[PATCH 40/40] iscsi: support for swapping over iSCSI.

[Date Prev][Date Next][Thread Prev][Thread Next][Date Index][Thread Index]

 



Set blk_queue_swapdev for iSCSI. This method takes care of reserving the
extra memory needed and marking all relevant sockets with SOCK_VMIO.

When used for swapping, TCP socket creation is done under GFP_MEMALLOC and
the TCP connect is done with SOCK_VMIO to ensure their success. 

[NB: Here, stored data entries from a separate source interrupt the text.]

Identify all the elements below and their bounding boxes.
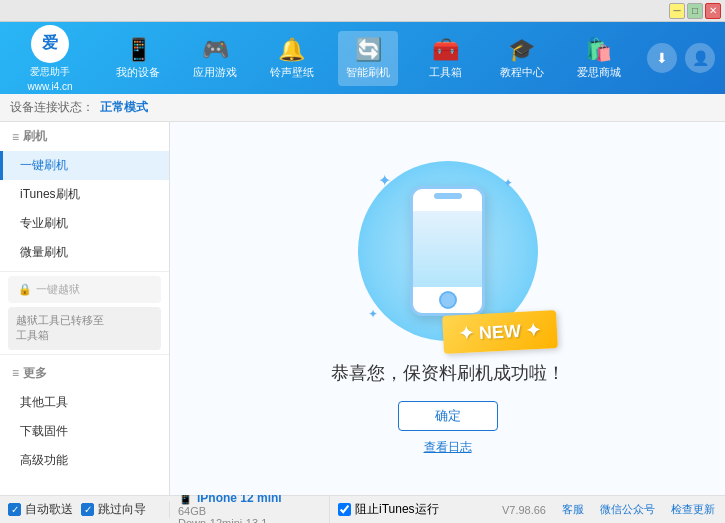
more-section-label: 更多 (23, 365, 47, 382)
smart-flash-icon: 🔄 (355, 37, 382, 63)
sidebar-section-more: ≡ 更多 (0, 359, 169, 388)
sidebar-item-other-tools[interactable]: 其他工具 (0, 388, 169, 417)
sparkle-3: ✦ (368, 307, 378, 321)
new-badge: ✦ NEW ✦ (443, 310, 559, 354)
wechat-public-link[interactable]: 微信公众号 (600, 502, 655, 517)
sidebar-item-pro-flash[interactable]: 专业刷机 (0, 209, 169, 238)
success-text: 恭喜您，保资料刷机成功啦！ (331, 361, 565, 385)
download-button[interactable]: ⬇ (647, 43, 677, 73)
logo: 爱 爱思助手 www.i4.cn (10, 25, 90, 92)
status-value: 正常模式 (100, 99, 148, 116)
auto-connect-label: 自动歌送 (25, 501, 73, 518)
device-details: 64GB (178, 505, 321, 517)
nav-smart-flash[interactable]: 🔄 智能刷机 (338, 31, 398, 86)
ringtones-icon: 🔔 (278, 37, 305, 63)
header: 爱 爱思助手 www.i4.cn 📱 我的设备 🎮 应用游戏 🔔 铃声壁纸 🔄 … (0, 22, 725, 94)
my-device-label: 我的设备 (116, 65, 160, 80)
device-firmware: Down-12mini-13,1 (178, 517, 321, 524)
phone-screen (413, 211, 482, 287)
nav-apps-games[interactable]: 🎮 应用游戏 (185, 31, 245, 86)
logo-symbol: 爱 (42, 33, 58, 54)
auto-connect-checkmark: ✓ (11, 504, 19, 515)
sparkle-1: ✦ (378, 171, 391, 190)
phone-notch (434, 193, 462, 199)
prevent-itunes-checkbox[interactable] (338, 503, 351, 516)
nav-tutorials[interactable]: 🎓 教程中心 (492, 31, 552, 86)
bottom-bar: ✓ 自动歌送 ✓ 跳过向导 📱 iPhone 12 mini 64GB Down… (0, 495, 725, 523)
skip-wizard-label: 跳过向导 (98, 501, 146, 518)
logo-url: www.i4.cn (27, 81, 72, 92)
main-layout: ≡ 刷机 一键刷机 iTunes刷机 专业刷机 微量刷机 🔒 一键越狱 越狱工具… (0, 122, 725, 495)
bottom-right: V7.98.66 客服 微信公众号 检查更新 (447, 502, 725, 517)
maximize-button[interactable]: □ (687, 3, 703, 19)
sidebar-divider-1 (0, 271, 169, 272)
nav-bar: 📱 我的设备 🎮 应用游戏 🔔 铃声壁纸 🔄 智能刷机 🧰 工具箱 🎓 教程中心… (100, 31, 637, 86)
apps-games-label: 应用游戏 (193, 65, 237, 80)
title-bar: ─ □ ✕ (0, 0, 725, 22)
header-right: ⬇ 👤 (647, 43, 715, 73)
flash-section-label: 刷机 (23, 128, 47, 145)
phone-bg-circle: ✦ ✦ ✦ ✦ NEW ✦ (358, 161, 538, 341)
sidebar: ≡ 刷机 一键刷机 iTunes刷机 专业刷机 微量刷机 🔒 一键越狱 越狱工具… (0, 122, 170, 495)
apps-games-icon: 🎮 (202, 37, 229, 63)
toolbox-label: 工具箱 (429, 65, 462, 80)
phone-home-button (439, 291, 457, 309)
sidebar-item-one-key-flash[interactable]: 一键刷机 (0, 151, 169, 180)
device-storage: 64GB (178, 505, 206, 517)
content-area: ✦ ✦ ✦ ✦ NEW ✦ 恭喜您，保资料刷机成功啦！ 确定 查看日志 (170, 122, 725, 495)
sidebar-section-flash: ≡ 刷机 (0, 122, 169, 151)
sidebar-item-restore-flash[interactable]: 微量刷机 (0, 238, 169, 267)
confirm-button[interactable]: 确定 (398, 401, 498, 431)
back-link[interactable]: 查看日志 (424, 439, 472, 456)
new-star-right: ✦ (526, 320, 542, 341)
new-star-left: ✦ (459, 323, 475, 344)
sidebar-item-advanced[interactable]: 高级功能 (0, 446, 169, 475)
auto-connect-checkbox[interactable]: ✓ 自动歌送 (8, 501, 73, 518)
my-device-icon: 📱 (125, 37, 152, 63)
shop-icon: 🛍️ (585, 37, 612, 63)
auto-connect-checkbox-box: ✓ (8, 503, 21, 516)
status-bar: 设备连接状态： 正常模式 (0, 94, 725, 122)
logo-circle: 爱 (31, 25, 69, 63)
lock-icon: 🔒 (18, 283, 32, 296)
nav-my-device[interactable]: 📱 我的设备 (108, 31, 168, 86)
skip-wizard-checkbox-box: ✓ (81, 503, 94, 516)
logo-text: 爱思助手 (30, 65, 70, 79)
smart-flash-label: 智能刷机 (346, 65, 390, 80)
jailbreak-label: 一键越狱 (36, 282, 80, 297)
version-text: V7.98.66 (502, 504, 546, 516)
prevent-itunes-label: 阻止iTunes运行 (355, 501, 439, 518)
sidebar-divider-2 (0, 354, 169, 355)
phone-illustration: ✦ ✦ ✦ ✦ NEW ✦ (358, 161, 538, 341)
toolbox-icon: 🧰 (432, 37, 459, 63)
tutorials-icon: 🎓 (508, 37, 535, 63)
sidebar-item-itunes-flash[interactable]: iTunes刷机 (0, 180, 169, 209)
skip-wizard-checkmark: ✓ (84, 504, 92, 515)
close-button[interactable]: ✕ (705, 3, 721, 19)
flash-section-icon: ≡ (12, 130, 19, 144)
tutorials-label: 教程中心 (500, 65, 544, 80)
minimize-button[interactable]: ─ (669, 3, 685, 19)
sparkle-2: ✦ (503, 176, 513, 190)
sidebar-item-download-firmware[interactable]: 下载固件 (0, 417, 169, 446)
nav-ringtones[interactable]: 🔔 铃声壁纸 (262, 31, 322, 86)
skip-wizard-checkbox[interactable]: ✓ 跳过向导 (81, 501, 146, 518)
phone-shape (410, 186, 485, 316)
sidebar-jailbreak-section: 🔒 一键越狱 (8, 276, 161, 303)
nav-toolbox[interactable]: 🧰 工具箱 (415, 31, 475, 86)
check-update-link[interactable]: 检查更新 (671, 502, 715, 517)
shop-label: 爱思商城 (577, 65, 621, 80)
user-button[interactable]: 👤 (685, 43, 715, 73)
jailbreak-note: 越狱工具已转移至工具箱 (8, 307, 161, 350)
status-label-text: 设备连接状态： (10, 99, 94, 116)
customer-service-link[interactable]: 客服 (562, 502, 584, 517)
device-info: 📱 iPhone 12 mini 64GB Down-12mini-13,1 (170, 491, 330, 524)
prevent-itunes[interactable]: 阻止iTunes运行 (330, 501, 447, 518)
bottom-checkboxes: ✓ 自动歌送 ✓ 跳过向导 (0, 501, 170, 518)
more-section-icon: ≡ (12, 366, 19, 380)
ringtones-label: 铃声壁纸 (270, 65, 314, 80)
nav-shop[interactable]: 🛍️ 爱思商城 (569, 31, 629, 86)
new-text: NEW (479, 321, 522, 343)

Also the netlink userspace interface is marked SOCK_VMIO, this will ensure
that even under pressure we can still communicate with the daemon (which
runs as mlockall() and needs no additional memory to operate).

Netlink requests are handled under the new PF_MEM_NOWAIT when a swapper is
present. This ensures that the netlink socket will not block. User-space
will need to retry failed requests.

The TCP receive path is handled under PF_MEMALLOC for SOCK_VMIO sockets.
This makes sure we do not block the critical socket, and that we do not
fail to process incoming data.

Signed-off-by: Peter Zijlstra <[email protected]>
CC: Mike Christie <[email protected]>
---
 drivers/scsi/Kconfig                |   17 ++++++++
 drivers/scsi/iscsi_tcp.c            |   70 ++++++++++++++++++++++++++++++++---
 drivers/scsi/libiscsi.c             |   18 ++++++---
 drivers/scsi/qla4xxx/ql4_os.c       |    2 -
 drivers/scsi/scsi_transport_iscsi.c |   72 ++++++++++++++++++++++++++++++++----
 include/scsi/scsi_transport_iscsi.h |   12 +++++-
 6 files changed, 170 insertions(+), 21 deletions(-)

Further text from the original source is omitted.